About this exercise: Across the records, count every line that includes "concurrent" and give the number by itself.

══ Data for processing ══

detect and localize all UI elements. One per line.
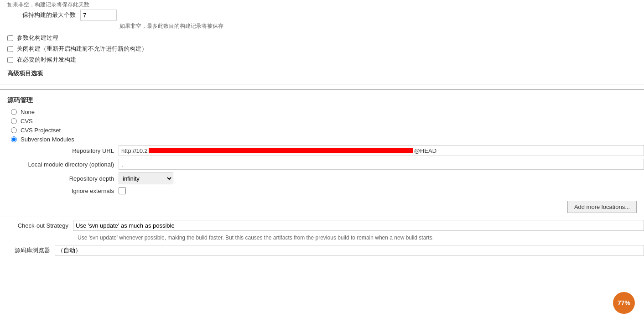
hint-days: 如果非空，构建记录将保存此天数 — [0, 0, 644, 10]
radio-none[interactable] — [11, 109, 17, 115]
concurrent-builds-label: 在必要的时候并发构建 — [17, 56, 76, 64]
add-locations-row: Add more locations... — [18, 197, 644, 217]
repo-browser-input[interactable] — [55, 245, 644, 256]
parameterize-row: 参数化构建过程 — [7, 34, 644, 42]
local-module-label: Local module directory (optional) — [18, 161, 119, 168]
disable-builds-checkbox[interactable] — [7, 46, 13, 52]
repo-depth-row: Repository depth infinity empty files im… — [18, 172, 644, 184]
radio-subversion-row: Subversion Modules — [11, 136, 644, 143]
page-container: 如果非空，构建记录将保存此天数 保持构建的最大个数 如果非空，最多此数目的构建记… — [0, 0, 644, 323]
advanced-divider — [0, 84, 644, 84]
radio-subversion[interactable] — [11, 136, 17, 142]
checkout-strategy-row: Check-out Strategy — [0, 217, 644, 234]
ignore-externals-label: Ignore externals — [18, 188, 119, 194]
parameterize-label: 参数化构建过程 — [17, 34, 58, 42]
subversion-section: Repository URL http://10.2 @HEAD Local m… — [0, 145, 644, 217]
checkout-strategy-input[interactable] — [73, 220, 644, 231]
concurrent-builds-checkbox[interactable] — [7, 57, 13, 63]
repo-depth-label: Repository depth — [18, 175, 119, 182]
progress-value: 77% — [618, 299, 630, 307]
radio-none-label: None — [21, 109, 35, 115]
parameterize-checkbox[interactable] — [7, 35, 13, 41]
radio-cvs-label: CVS — [21, 118, 33, 125]
radio-cvs-projectset-label: CVS Projectset — [21, 127, 61, 134]
keep-builds-row: 保持构建的最大个数 — [0, 10, 644, 21]
local-module-input[interactable] — [119, 159, 644, 170]
repo-browser-label: 源码库浏览器 — [0, 246, 55, 255]
add-locations-button[interactable]: Add more locations... — [567, 201, 637, 213]
repo-url-row: Repository URL http://10.2 @HEAD — [18, 145, 644, 156]
repo-browser-row: 源码库浏览器 — [0, 242, 644, 259]
disable-builds-label: 关闭构建（重新开启构建前不允许进行新的构建） — [17, 45, 147, 53]
radio-cvs-projectset[interactable] — [11, 127, 17, 133]
advanced-section-title: 高级项目选项 — [0, 67, 644, 80]
url-redacted — [149, 148, 413, 153]
progress-circle[interactable]: 77% — [613, 292, 635, 314]
repo-depth-select[interactable]: infinity empty files immediates exclude — [119, 172, 173, 184]
radio-cvs-row: CVS — [11, 118, 644, 125]
source-mgmt-title: 源码管理 — [0, 93, 644, 106]
checkout-strategy-label: Check-out Strategy — [0, 222, 73, 229]
radio-subversion-label: Subversion Modules — [21, 136, 74, 143]
hint-max-builds: 如果非空，最多此数目的构建记录将被保存 — [0, 22, 644, 30]
radio-cvs-projectset-row: CVS Projectset — [11, 127, 644, 134]
source-mgmt-divider — [0, 89, 644, 90]
local-module-row: Local module directory (optional) — [18, 159, 644, 170]
repo-url-suffix: @HEAD — [414, 147, 436, 154]
keep-builds-input[interactable] — [80, 10, 117, 21]
keep-builds-label: 保持构建的最大个数 — [7, 10, 80, 19]
checkout-hint: Use 'svn update' whenever possible, maki… — [0, 234, 644, 242]
repo-url-prefix: http://10.2 — [121, 147, 148, 154]
concurrent-builds-row: 在必要的时候并发构建 — [7, 56, 644, 64]
disable-builds-row: 关闭构建（重新开启构建前不允许进行新的构建） — [7, 45, 644, 53]
repo-url-display[interactable]: http://10.2 @HEAD — [119, 145, 644, 156]
ignore-externals-row: Ignore externals — [18, 187, 644, 194]
radio-cvs[interactable] — [11, 118, 17, 124]
repo-url-label: Repository URL — [18, 147, 119, 154]
ignore-externals-checkbox[interactable] — [119, 187, 126, 194]
radio-none-row: None — [11, 109, 644, 115]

═══

Task answer: 3